Why Stoeferle sees gold rising to US$4800/oz
‘We're now entering the sweet spot for gold and gold miners’
Incrementum AG managing director, partner and fund manager Ronnie Stoeferle says the gold price may wane in the coming weeks but maintained a bullish 2030 price target of US$4800 an ounce.
Stoeferle, who is a co-author of the In Gold We Trust report, outlined what he described as the “new gold playbook” and why gold remains undervalued.
He told the Gold Forum Americas that it was once unthinkable that the gold price would reach all-time highs during a phase of sharply rising real interest rates.
Stoeferle said central bank buying was a key driver of the new playbook.
“Central banks used to be net sellers, obviously, then during the GFC, they became net buyers,” he said.
“But actually, since the Russian invasion of Ukraine, central banks are actually absorbing up to 30% of annual mine production, so gold is making a comeback as a neutral monetary reserve asset.
“Why? Obviously, we have seen US$400 billion of Russian foreign exchange reserves being frozen by the US and the EU, a move that would go down in monetary history.
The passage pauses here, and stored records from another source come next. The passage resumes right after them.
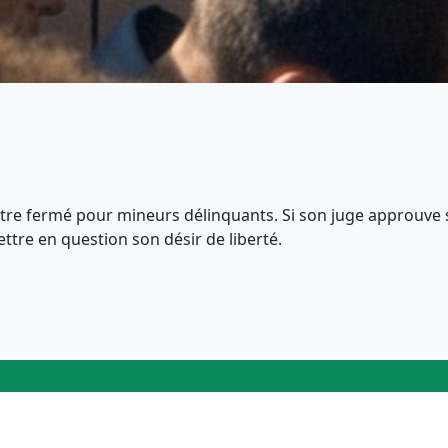
centre fermé pour mineurs délinquants. Si son juge approuve s
ettre en question son désir de liberté.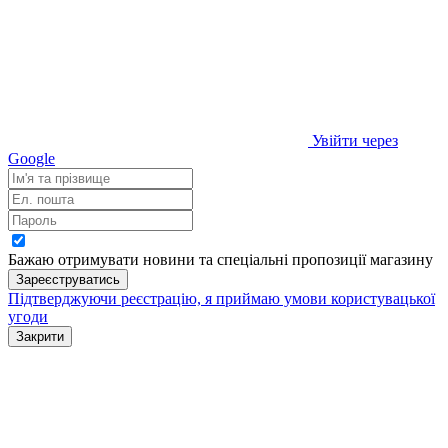
Увійти через
Google
Бажаю отримувати новини та спеціальні пропозиції
магазину
Зареєструватись
Підтверджуючи реєстрацію, я приймаю умови
користувацької
угоди
Закрити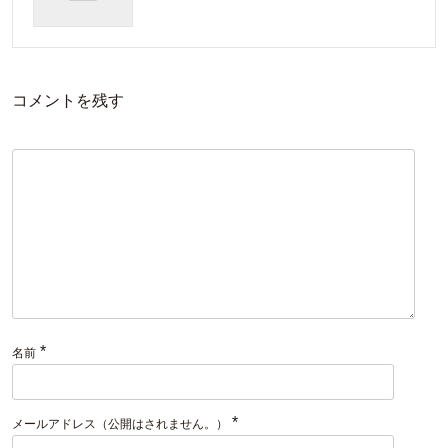
コメントを残す
*
名前
*
メールアドレス（公開はされません。）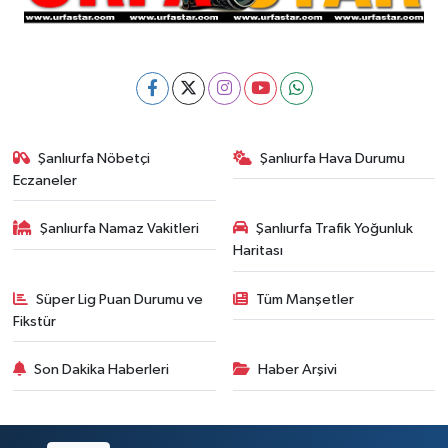
Şanlıurfa Nöbetçi
Şanlıurfa Hava Durumu
Eczaneler
Şanlıurfa Namaz Vakitleri
Şanlıurfa Trafik Yoğunluk
Haritası
Süper Lig Puan Durumu ve
Tüm Manşetler
Fikstür
Son Dakika Haberleri
Haber Arşivi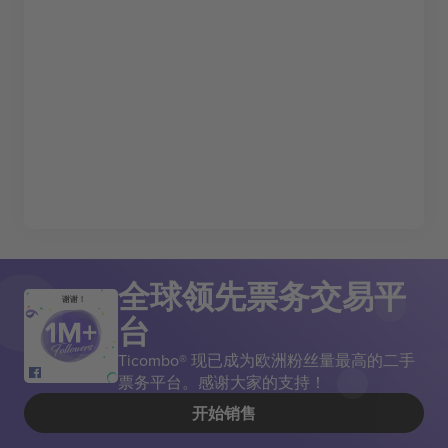
全球领先票务交易平
谢谢！
台
Ticombo® 现已成为欧洲粉丝量最高的二手
票务平台。感谢大家的支持！
开始销售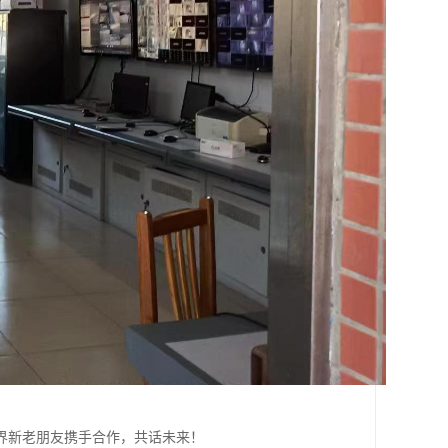
界新老朋友携手合作，共话未来！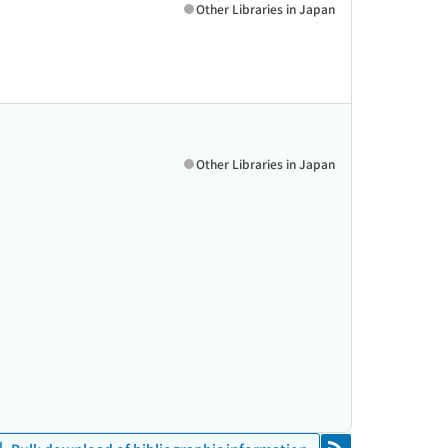
Other Libraries in Japan
Other Libraries in Japan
“Gold, obviously, is free from having any counterparty risk, and it has become an obvious choice for central banks, especially in emerging markets, as they realized they have to look for stability and they have to look for a hedge against US dollar risks, and especially counterparty risk.”
Stoeferle said demand for gold was rising due to interest from emerging markets.
“It seems that Western investors have initially turned down the invitation to the gold party,” he said.
“Now that the party seems to be gaining momentum, the big question is, when will they come back? Will they come back late to this party when it's already in full swing, and then at a much higher price of admission?”
Despite gold being widely discussed, Stoeferle said a Bank of America study showed that 71% of US advisors have less than 1% gold in their portfolios.
“Now, what could change the lack of interest? What could bring Western investors back into the gold camp?”
Stoeferle said it could be a recession.
“If you have a look at the yield curve inversion, it's actually not the inversion, but rather the un-inversion,” he said.
“That is actually the signal that a recession is about to come. We have seen one of the longest yield curve inversions, and now, just recently, last week, we have seen the un-inversion of the yield curve.
“Now why is it important for gold? Because gold actually has a tremendous job as a portfolio hedge in times of recession.”
Stoeferle said the traditional portfolio would comprise 60% equities and 40% bonds.
Under the new gold playbook, Stoeferle recommends 45% stocks, 15% bonds, 15% safe haven, gold, which is physical stored gold, 10% performance gold, 10% commodities, and 5% Bitcoin.
“Based on our calculations, the optimum gold allocation is at a range of 14-18% so whenever somebody tells you they’ve got a 2% allocation in gold, you can say that's basically useless from a portfolio allocation point of view,” he said.
Stoeferle said the chance the gold price doubles in the coming years can’t be ruled out.
“We're now entering the sweet spot for gold and gold miners,” he said.
However, he warned there could be a correction in the coming weeks as the market digests the first US interest rate cut, expected tomorrow morning.
Incrementum uses two parameters, M2 money supply and the implicit gold coverage ratio, to calculate a gold price target.
“And based on that model, we arrive at a price target of US$4800 by the end of this decade,” Stoeferle said.
“Now that might sound like a lot, but actually from here, this is an annual growth rate of 11% until the year 2030,” he said.
“I don't think this is really an outrageous price target.
“And the interesting thing is, actually this model is very heavily skewed to the right, so based on this model, actually significantly higher price levels are more likely than lower prices.”